* _What you have to do_
List each line of the data that holds the string "nueva".

[Stored data entries]
● ● ● ● ●
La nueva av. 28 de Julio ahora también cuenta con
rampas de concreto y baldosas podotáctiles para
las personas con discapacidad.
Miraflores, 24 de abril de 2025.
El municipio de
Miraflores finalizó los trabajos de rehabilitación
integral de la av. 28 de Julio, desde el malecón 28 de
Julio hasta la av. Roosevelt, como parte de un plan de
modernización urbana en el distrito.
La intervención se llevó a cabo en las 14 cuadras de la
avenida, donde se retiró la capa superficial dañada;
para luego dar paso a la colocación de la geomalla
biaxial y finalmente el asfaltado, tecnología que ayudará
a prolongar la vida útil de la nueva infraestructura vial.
● ● ● ● ●
* _Solution to this exercise_
La nueva av. 28 de Julio ahora también cuenta con
a prolongar la vida útil de la nueva infraestructura vial.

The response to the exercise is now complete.